I dubbi erano su un po’ troppe questioni per gente come loro, abituata a sedersi ad un tavolo e a decidere nel minimo dettaglio cosa e come farà la coalizione durante gli anni di governo. Ci si aspetta lo stesso dall’Italia.
Ad esempio, nel programma presentato prima delle elezioni è scritto “… sostegno all’Ucraina di fronte all’invasione della Federazione Russa e sostegno ad ogni iniziativa diplomatica volta alla soluzione del conflitto”. Cosa vuol dire? La cosa chiara è che si riconosce che c’è stata un’invasione da parte della Russia, e questo già è un punto importante e non scontato. Ma è anche un fatto oggettivo, innegabile per chiunque: militari russi, armati, sono entrati nei confini di uno Stato sovrano, l’Ucraina, senza che il governo locale li accettasse. Non c’è, nel programma, un giudizio, non c’è un richiamo alle sanzioni internazionali come alla questione dell’invio della armi. E non c’è perché non può esserci, dato che delle tre forze che compongono la coalizione una, la maggiore, è in linea con la politica occidentale, la seconda è contraria, la terza tergiversa (anche se finora tutte hanno reso possibile lo schieramento dell’Italia con il fronte euroatlantico).

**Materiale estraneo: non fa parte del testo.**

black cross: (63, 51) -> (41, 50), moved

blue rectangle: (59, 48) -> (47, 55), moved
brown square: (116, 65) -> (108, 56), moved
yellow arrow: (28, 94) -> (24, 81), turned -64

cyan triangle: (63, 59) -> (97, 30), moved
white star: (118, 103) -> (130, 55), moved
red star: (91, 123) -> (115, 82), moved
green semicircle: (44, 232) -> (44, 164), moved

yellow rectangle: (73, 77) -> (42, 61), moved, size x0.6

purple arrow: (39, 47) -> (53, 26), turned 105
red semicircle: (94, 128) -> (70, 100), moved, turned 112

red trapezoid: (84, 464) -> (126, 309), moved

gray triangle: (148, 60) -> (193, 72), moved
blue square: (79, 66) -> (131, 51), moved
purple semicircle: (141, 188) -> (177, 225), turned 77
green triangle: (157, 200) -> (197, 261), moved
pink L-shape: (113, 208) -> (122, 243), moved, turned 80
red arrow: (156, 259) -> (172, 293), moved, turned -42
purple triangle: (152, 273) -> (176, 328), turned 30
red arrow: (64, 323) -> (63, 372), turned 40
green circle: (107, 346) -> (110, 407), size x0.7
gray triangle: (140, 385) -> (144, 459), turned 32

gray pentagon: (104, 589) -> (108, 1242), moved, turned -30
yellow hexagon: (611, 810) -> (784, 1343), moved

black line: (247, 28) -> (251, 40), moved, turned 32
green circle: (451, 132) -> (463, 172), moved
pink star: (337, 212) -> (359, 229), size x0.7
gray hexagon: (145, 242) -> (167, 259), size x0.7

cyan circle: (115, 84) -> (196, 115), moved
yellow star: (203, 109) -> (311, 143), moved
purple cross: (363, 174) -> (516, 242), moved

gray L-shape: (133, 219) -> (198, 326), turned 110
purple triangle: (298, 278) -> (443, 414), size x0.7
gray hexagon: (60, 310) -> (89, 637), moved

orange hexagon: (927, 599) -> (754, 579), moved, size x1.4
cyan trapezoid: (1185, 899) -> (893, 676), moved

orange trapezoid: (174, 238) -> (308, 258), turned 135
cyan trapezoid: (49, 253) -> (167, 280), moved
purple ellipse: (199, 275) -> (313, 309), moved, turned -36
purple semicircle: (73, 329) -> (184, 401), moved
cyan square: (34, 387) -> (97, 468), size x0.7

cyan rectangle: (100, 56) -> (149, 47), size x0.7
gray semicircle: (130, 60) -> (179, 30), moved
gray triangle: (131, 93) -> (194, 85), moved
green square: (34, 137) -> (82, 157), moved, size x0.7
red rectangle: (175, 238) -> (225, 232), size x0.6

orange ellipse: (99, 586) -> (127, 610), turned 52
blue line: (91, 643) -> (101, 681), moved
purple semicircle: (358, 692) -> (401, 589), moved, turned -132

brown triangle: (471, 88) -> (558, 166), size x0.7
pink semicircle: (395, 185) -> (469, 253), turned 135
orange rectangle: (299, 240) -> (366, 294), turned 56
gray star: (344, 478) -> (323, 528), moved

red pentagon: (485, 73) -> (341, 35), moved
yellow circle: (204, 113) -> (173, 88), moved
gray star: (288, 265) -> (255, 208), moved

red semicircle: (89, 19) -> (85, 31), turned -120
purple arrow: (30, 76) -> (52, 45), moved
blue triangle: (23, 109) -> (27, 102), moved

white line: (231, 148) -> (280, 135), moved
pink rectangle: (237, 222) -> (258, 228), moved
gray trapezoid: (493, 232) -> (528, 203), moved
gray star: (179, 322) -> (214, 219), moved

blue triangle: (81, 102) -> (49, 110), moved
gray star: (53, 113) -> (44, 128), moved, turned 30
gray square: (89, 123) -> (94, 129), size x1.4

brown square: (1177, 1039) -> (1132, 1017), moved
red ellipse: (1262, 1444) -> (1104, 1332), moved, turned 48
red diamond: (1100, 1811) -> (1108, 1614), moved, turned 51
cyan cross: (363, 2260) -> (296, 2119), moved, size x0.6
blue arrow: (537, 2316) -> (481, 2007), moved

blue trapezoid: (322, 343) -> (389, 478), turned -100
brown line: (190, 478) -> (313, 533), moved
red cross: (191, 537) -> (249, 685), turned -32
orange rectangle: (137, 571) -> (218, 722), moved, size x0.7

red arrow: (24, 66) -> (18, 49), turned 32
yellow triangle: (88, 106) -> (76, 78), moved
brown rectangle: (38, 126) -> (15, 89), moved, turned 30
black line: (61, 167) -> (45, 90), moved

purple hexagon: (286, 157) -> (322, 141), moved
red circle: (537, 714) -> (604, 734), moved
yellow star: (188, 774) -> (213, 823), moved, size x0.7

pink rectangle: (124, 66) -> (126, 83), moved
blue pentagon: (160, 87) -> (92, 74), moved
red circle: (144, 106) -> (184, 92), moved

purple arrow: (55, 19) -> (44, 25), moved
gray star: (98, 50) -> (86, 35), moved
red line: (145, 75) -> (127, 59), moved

Ora però che succederà? FdI farà la parte del leone essendo tre volte più grande dei due alleati e passerà la linea Meloni? La Lega si impunterà e lavorerà per andare incontro a Putin? Berlusconi tirerà fuori dal cappello una proposta di mediazione?
Ecco, Berlusconi. In tanti a Bruxelles guardano a Forza Italia come l’elemento che potrà “moderare” le spinte verso la destra estrema dei due partiti partner. Su questo sarà letta come decisiva la scelta del ministro degli Esteri: se sarà Antonio Tajani a Bruxelles si tirerà un respiro di sollievo, perché è un moderato, perché è ben conosciuto, perché nella sua lunga carriera a Bruxelles ha sempre dato buone prove, sia come commissario europeo sia come presidente del Parlamento europeo, sia come vice presidente del Ppe.
D’altra parte Forza Italia dovrà lavorare in questo senso, come forza moderata che, allontanandosi da un populismo che secondo molti osservatori l’ha contraddistinta negli anni, potrà aiutare il prossimo governo a non portarsi su posizioni troppo estreme per essere utili all’Italia.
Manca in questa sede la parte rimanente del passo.